Kinder sind nicht nur sehr interessiert an allem, was klingt, sie sind auch schon früh musikalisch produktiv durch Singen und Tanzen. Untersuchungen zeigen jedoch, dass solche musikalischen Handlungsformen in vielen Familien nicht selbstverständlich sind und auch in manchen Kitas selten praktiziert werden. Häufig werden von Eltern und Pädagog*innen die Anforderungen an musikalische Fertigkeiten tendenziell überschätzt, während Stigmata, Hemmungen und Vorurteile gegenüber der eigenen Musikalität entsprechende Aktivitäten schon im Keim ersticken können.

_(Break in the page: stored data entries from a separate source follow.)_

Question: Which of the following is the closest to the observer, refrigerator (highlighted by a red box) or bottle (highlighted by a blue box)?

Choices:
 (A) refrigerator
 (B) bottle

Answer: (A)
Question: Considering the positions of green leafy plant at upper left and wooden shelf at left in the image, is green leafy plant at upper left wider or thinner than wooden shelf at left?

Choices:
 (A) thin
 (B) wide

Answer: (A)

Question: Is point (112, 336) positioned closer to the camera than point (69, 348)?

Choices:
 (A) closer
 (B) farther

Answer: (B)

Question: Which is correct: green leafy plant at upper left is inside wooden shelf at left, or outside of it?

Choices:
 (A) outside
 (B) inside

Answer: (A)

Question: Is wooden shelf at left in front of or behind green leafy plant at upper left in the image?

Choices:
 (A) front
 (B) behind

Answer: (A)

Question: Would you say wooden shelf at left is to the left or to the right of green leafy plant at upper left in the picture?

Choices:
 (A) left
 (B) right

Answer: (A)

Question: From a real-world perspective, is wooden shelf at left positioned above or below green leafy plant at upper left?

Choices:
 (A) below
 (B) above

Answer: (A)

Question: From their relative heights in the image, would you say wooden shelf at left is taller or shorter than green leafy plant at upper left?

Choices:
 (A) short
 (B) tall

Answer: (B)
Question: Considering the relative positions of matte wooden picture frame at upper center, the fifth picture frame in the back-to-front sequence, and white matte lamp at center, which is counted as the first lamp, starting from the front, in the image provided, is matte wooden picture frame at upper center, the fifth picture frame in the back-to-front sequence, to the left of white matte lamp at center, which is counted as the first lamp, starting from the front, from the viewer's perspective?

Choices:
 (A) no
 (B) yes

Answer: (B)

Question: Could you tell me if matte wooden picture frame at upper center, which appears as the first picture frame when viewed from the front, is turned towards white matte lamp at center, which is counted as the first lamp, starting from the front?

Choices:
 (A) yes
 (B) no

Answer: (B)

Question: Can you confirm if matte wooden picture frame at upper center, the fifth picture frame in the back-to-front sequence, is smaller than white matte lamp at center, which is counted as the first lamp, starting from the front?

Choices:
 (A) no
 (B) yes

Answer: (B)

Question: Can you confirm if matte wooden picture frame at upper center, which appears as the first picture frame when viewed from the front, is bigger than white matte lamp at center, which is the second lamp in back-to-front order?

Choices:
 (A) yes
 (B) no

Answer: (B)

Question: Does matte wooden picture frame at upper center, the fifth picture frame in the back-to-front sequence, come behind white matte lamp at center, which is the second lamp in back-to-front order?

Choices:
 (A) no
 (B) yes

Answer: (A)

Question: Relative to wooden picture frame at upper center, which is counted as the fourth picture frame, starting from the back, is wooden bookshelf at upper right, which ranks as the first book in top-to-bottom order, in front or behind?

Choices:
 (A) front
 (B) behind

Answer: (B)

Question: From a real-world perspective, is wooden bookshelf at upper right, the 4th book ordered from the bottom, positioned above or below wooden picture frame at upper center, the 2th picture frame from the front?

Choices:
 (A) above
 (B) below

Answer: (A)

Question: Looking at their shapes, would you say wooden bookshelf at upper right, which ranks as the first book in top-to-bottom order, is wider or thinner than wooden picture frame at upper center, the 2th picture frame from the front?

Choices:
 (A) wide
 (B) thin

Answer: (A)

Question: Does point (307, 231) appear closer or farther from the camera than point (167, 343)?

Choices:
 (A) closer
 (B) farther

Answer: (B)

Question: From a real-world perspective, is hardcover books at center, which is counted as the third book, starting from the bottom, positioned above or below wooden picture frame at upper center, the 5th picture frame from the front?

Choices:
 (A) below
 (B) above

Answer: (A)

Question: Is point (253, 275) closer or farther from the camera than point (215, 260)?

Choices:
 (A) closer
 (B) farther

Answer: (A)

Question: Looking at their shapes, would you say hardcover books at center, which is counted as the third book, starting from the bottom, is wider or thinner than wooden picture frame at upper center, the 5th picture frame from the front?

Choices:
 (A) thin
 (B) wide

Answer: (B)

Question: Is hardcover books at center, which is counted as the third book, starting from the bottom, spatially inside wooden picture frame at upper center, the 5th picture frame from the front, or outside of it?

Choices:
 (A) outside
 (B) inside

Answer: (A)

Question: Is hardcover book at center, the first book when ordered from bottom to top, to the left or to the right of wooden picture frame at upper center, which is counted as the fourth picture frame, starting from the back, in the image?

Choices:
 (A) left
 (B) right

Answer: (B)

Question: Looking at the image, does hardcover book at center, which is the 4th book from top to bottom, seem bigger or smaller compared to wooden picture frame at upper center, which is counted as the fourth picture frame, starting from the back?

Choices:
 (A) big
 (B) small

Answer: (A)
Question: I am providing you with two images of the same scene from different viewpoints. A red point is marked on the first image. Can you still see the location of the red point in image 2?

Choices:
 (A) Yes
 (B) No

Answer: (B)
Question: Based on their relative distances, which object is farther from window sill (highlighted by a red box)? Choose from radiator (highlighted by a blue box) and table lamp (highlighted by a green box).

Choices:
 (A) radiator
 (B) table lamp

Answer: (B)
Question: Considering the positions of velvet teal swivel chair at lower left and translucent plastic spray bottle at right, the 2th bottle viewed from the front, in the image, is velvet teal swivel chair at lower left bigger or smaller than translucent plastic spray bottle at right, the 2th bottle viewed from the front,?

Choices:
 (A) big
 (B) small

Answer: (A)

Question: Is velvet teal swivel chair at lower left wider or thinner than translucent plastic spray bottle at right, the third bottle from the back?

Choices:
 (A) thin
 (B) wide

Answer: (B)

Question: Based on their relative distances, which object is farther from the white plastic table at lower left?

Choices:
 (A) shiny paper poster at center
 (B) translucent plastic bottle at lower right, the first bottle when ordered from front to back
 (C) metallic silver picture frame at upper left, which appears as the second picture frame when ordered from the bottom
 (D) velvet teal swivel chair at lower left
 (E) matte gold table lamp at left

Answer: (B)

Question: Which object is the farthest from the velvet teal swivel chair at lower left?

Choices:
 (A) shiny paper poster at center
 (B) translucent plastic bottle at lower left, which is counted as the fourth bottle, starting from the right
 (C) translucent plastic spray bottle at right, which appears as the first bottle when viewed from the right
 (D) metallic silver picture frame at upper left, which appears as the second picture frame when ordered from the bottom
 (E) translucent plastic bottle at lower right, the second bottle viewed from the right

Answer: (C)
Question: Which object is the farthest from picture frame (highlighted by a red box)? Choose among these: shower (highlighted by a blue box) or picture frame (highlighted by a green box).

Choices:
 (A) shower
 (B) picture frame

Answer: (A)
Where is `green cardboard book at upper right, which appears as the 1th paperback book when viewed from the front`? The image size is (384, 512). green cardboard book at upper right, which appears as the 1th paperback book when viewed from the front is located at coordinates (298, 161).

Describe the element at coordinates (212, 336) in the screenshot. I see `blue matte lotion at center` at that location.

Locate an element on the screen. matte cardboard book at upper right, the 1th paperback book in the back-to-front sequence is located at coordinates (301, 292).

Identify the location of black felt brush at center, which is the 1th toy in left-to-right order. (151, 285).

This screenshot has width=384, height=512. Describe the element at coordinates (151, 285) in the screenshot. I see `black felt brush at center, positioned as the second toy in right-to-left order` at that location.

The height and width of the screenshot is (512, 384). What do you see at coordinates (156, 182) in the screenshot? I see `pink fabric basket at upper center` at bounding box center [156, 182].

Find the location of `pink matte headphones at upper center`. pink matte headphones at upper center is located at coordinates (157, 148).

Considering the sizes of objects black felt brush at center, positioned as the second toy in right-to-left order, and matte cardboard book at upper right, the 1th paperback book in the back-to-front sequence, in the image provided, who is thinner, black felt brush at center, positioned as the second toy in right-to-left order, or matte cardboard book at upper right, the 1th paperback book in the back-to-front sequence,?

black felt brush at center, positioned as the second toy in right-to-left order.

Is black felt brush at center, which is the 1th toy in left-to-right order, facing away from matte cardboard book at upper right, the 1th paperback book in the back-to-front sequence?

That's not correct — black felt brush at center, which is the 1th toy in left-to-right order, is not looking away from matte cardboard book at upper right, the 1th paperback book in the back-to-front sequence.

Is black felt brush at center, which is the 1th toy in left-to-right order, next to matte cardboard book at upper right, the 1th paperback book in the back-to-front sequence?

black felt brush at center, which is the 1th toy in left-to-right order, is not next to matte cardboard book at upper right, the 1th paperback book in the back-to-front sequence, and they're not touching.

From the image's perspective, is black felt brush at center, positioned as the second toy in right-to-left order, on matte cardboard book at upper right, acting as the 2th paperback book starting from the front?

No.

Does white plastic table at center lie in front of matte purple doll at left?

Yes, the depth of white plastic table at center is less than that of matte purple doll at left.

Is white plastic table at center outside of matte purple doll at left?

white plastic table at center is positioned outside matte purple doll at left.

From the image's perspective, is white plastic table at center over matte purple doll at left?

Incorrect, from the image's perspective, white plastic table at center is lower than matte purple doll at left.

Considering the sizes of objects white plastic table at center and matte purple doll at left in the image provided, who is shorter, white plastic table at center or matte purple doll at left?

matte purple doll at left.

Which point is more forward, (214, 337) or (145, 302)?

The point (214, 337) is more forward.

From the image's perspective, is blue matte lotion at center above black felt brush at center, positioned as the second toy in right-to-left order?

Die im Folgenden vorgeschlagene Möglichkeit mit einfachen Handgriffen Liedbegleitungen mit Hilfe von Apps zu musizieren, soll interessierte Pädagog*innen und Eltern befähigen, auf rudimentäre Weise mit einer alltäglichen Technologie (Smartphone/Tablet und Musikapp) Kinderlieder zu harmonisieren. Dabei wird die Begleitungen nicht einfach nur automatisch abgespielt, sondern live gespielt. Es wird eine Methode gezeigt, mit der niedrigschwellige, kollektive Musizierprozesse (ohne und mit instrumentalen Vorerfahrungen) ermöglicht werden können.

Kinderlieder singen – Spaß und Frust

„Singen ist kinderleicht!“, sagen die einen. „Singen – nichts für mich! Das kann ich nicht!“, sagen die anderen. Manche Pädagog*innen und Eltern fügen noch ein bedauerliches „ich würde es ja gerne können, doch beherrsche ich kein Instrument“ an.

Das Singen von Kinderliedern hat eine zentrale Stellung im Spektrum des elementaren Musizierens in Kita und Grundschule. Kinder können durch das Liedersingen ein wiederkehrendes und ansprechendes Ereignis erfahren, an welchem sie in selbst gewähltem Ausmaß teilnehmen können und das ihnen ermöglicht, sich durch die Vertrautheit des Ablaufs zugehörig zu fühlen.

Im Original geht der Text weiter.